There is still a place for stores in the future and they have an important part to play in the customer’s journey. For every sale completed online at Carphone Warehouse, four more are made in store. The company has invested in making the retail environment more exciting for customers and “invested incredibly in understanding multichannel journeys and the numerous touchpoints off and online”. “The more complicated a sale, the more people will want to talk to someone,” said Harrison. The number, size and makeup of those stores may change though, and he said the firm planned to constantly review the number it had and needed. Carphone Warehouse sees considerable growth potential in the sale of connected products and services, and consumer demand for the ‘connected world’.

According to its annual report, it has the opportunity to broaden its product ranges to areas outside of its core mobile phone offering, to transform it into “the home of technology”. Its new format Wireless World stores are built around the central theme of connectivity. They offer a wider range of mobile and other connected devices and an enhanced level of service.

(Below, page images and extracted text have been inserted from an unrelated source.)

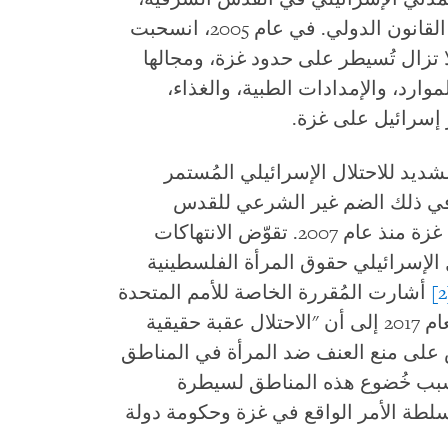
رغم أنّ هذه الأخيرة تظل مُحتلة بموجب القانون الدولي. في عام 2005، انسحبت
ا تزال تُسيطر على حدود غزة، ومجالها
ارد، والإمدادات الطبية، والغذاء،
طر إسرائيل على غزة.
شديد للاحتلال الإسرائيلي المُستمر
فلسطينية منذ عام 1967، بما في ذلك الضم غير الشرعي للقدس
الشرقية، والحصار المفروض على قطاع غزة منذ عام 2007. تقوّض الانتهاكات
عاما من الاحتلال الإسرائيلي حقوق المرأة الفلسطينية
[2
أشارت المُقررة الخاصة للأمم المتحدة
المعنية بالعنف ضد المرأة في تقريرها لعام 2017 إلى أن "الاحتلال عقبة حقيقية
ص على منع العنف ضد المرأة في المناطق
، بسبب خُضوع هذه المناطق لسيطرة
لطة الأمر الواقع في غزة وحكومة دولة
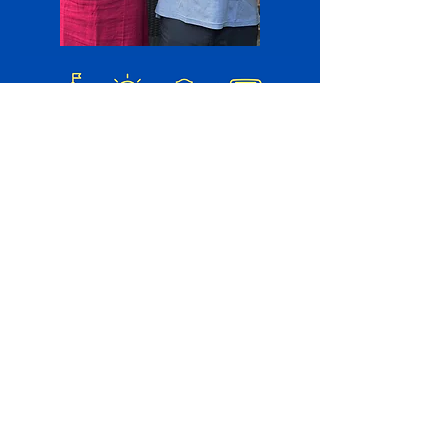
jamesforillinois@gmail.com
2522 W Lawrence Ave, apartado
postal 25107
Chicago, IL 60625
Copyright © y pagado por
Amigos de James O'Brien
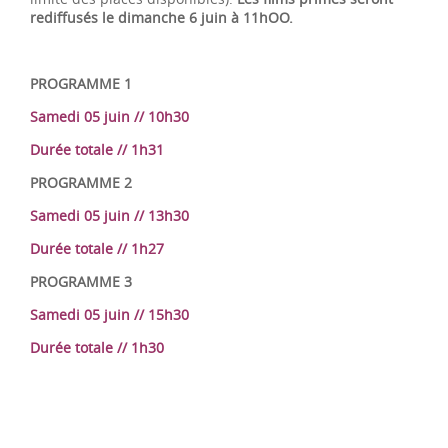
rediffusés le dimanche 6 juin à 11hOO.
PROGRAMME 1
Samedi 05 juin // 10h30
Durée totale // 1h31
PROGRAMME 2
Samedi 05 juin // 13h30
Durée totale // 1h27
PROGRAMME 3
Samedi 05 juin // 15h30
Durée totale // 1h30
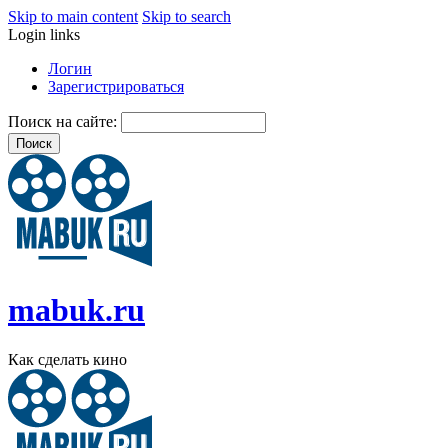
Skip to main content
Skip to search
Login links
Логин
Зарегистрироваться
Поиск на сайте:
mabuk.ru
Как сделать кино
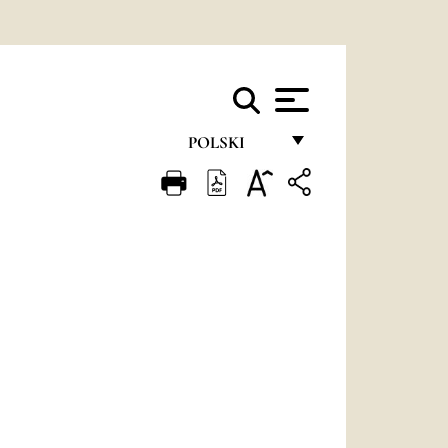
POLSKI
FRANÇAIS
ENGLISH
ITALIANO
PORTUGUÊS
ESPAÑOL
DEUTSCH
POLSKI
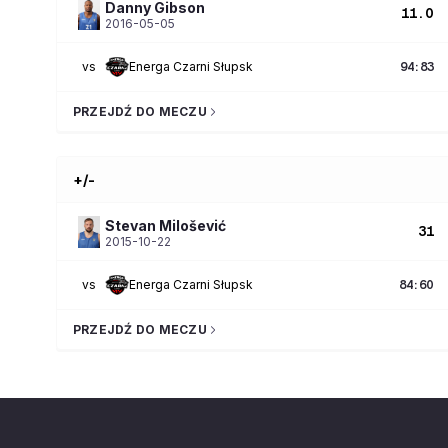
Danny
Gibson
11.0
2016-05-05
vs
Energa Czarni Słupsk
94
:
83
PRZEJDŹ DO MECZU
+/-
Stevan
Milošević
31
2015-10-22
vs
Energa Czarni Słupsk
84
:
60
PRZEJDŹ DO MECZU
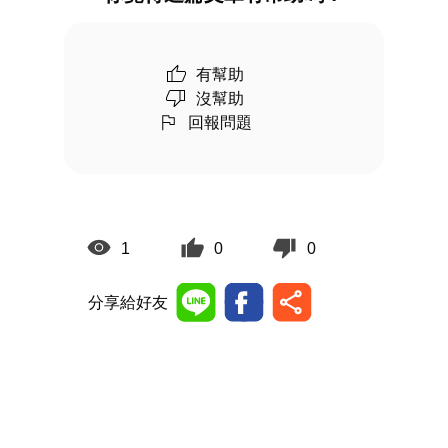
有幫助
沒幫助
回報問題
1
0
0
分享給好友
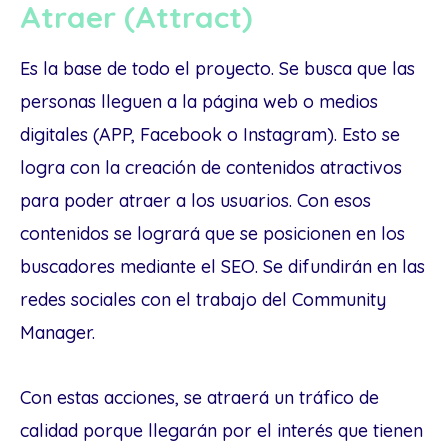
Atraer (Attract)
Es la base de todo el proyecto. Se busca que las
personas lleguen a la página web o medios
digitales (APP, Facebook o Instagram). Esto se
logra con la creación de contenidos atractivos
para poder atraer a los usuarios. Con esos
contenidos se logrará que se posicionen en los
buscadores mediante el SEO. Se difundirán en las
redes sociales con el trabajo del Community
Manager.
Con estas acciones, se atraerá un tráfico de
calidad porque llegarán por el interés que tienen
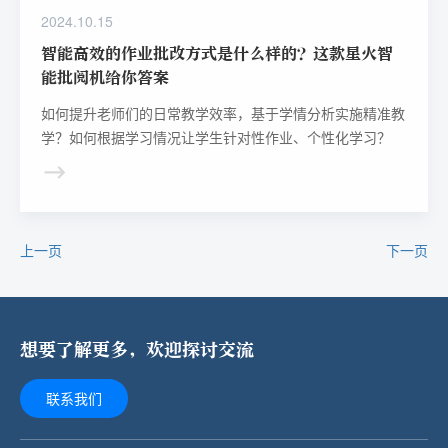
2024.10.15
智能高效的作业批改方式是什么样的？这款星火智
能批阅机给你答案
如何提升老师们的日常教学效率，基于学情分析实施精准教
学？如何根据学习情况让学生针对性作业、个性化学习？
上一页
下一页
想要了解更多，欢迎探讨交流
联系我们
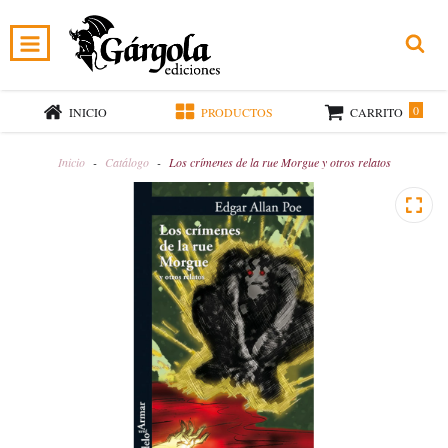
0
INICIO
PRODUCTOS
CARRITO
Inicio
-
Catálogo
-
Los crímenes de la rue Morgue y otros relatos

By the end of March 2012, the format had been rolled out to 392 stores, and the company has plans for a further 150-200 by March 2013. It anticipates that the majority of its UK stores will adopt the new format within the next two to three years, and it will continue converting its outlets in mainland Europe. It all comes down to making the retail environment more interactive and creative, according to Harrison. He said the new stores had enabled Carphone Warehouse to show off the phones and tablets and how they worked, as well as accessories and, increasingly, “app-cessories – things that work with the phone or tablet and an app, that is, those that count how many steps you’ve taken or what you’ve eaten”. By putting connectivity at the heart of the business, the firm claims that it is now committed to helping people experience and buy the best range of hardware, accessories, connections and services available to suit their individual needs – and walk out of one of its stores with their device set up and working. There is also a big opportunity to make the store environment quicker and faster and to provide customers with a better service; in essence, taking some of the hard work out of shops by using different channels and technology. Harrison gave the example of a new customer having to wait for up to 20 minutes for a credit check to be run, something that could be enabled in another way.

FUTURE PLANS

Going forward, Harrison said Carphone Warehouse is working on creating global m-commerce networks for accessory manufacturers – basically a store on a phone which can be skinned as anyone else’s. The firm will also “play a big part in security data” such as making sure that when a customer is downloading an app it is the real app, not a fake one through which someone can take their details. He explained that this world of apps and open platforms came with many challenges around the use of data, trojans and people’s information being scanned. He said he wanted Carphone Warehouse to be a pioneer in the m-commerce space and added that “whilst ecommerce has always been important, m-commerce gives a new opportunity to really pioneer it and we should be doing that”.

Harrison explained that half of all searches for the iPhone 5, for example, were made from a mobile, and “largely from iPhone 4 customers”. For him, it had been an amazing revelation that the company is selling two-year mobile phone contracts from mobile phones. And this is what he is building a business on – this and mobile customer behaviour. However, he won’t be losing sight of other channels and customers’ journeys across off- and online. He urged others to meet customers where they are, embrace new ways of working including collaboration – such as its own links with Virgin Group in France, Best Buy and established retailers in other territories. The future is “not internet retailing, it’s retailing” said Harrison. “If you’ve missed the first wave, don’t miss the mobile wave.”